RECORD EXTRACTS:
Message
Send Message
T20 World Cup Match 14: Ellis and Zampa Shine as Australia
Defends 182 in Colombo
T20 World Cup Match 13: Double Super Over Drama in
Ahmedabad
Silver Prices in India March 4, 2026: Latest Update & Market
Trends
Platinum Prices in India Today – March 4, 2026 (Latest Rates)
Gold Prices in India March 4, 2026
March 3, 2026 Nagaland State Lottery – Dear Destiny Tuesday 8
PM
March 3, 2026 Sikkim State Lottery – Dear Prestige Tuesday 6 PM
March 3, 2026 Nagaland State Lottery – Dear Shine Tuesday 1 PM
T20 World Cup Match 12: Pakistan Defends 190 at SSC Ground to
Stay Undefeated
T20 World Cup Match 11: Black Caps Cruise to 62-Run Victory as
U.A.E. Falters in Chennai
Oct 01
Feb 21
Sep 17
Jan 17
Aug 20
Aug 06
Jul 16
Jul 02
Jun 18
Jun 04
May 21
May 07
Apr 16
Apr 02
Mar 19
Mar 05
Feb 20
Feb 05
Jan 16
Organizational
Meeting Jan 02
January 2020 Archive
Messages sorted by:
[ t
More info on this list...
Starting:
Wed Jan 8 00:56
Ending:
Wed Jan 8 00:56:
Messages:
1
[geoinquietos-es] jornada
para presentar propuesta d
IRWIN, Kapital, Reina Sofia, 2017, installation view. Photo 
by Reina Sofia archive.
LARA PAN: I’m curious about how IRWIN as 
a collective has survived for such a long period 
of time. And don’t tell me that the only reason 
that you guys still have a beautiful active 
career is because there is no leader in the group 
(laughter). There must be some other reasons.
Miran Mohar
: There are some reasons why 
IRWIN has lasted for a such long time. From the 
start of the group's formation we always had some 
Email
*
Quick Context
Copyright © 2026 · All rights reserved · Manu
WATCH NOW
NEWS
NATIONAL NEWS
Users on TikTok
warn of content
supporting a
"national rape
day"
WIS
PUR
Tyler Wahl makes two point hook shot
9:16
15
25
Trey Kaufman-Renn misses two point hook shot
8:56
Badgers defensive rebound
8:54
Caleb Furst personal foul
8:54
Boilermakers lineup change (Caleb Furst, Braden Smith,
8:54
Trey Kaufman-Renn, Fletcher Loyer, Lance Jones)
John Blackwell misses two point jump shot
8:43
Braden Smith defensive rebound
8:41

ACTIVITY: Report how many lines in the listing above contain the string "Reina", giving the number alone.

OUTPUT BELOW: 2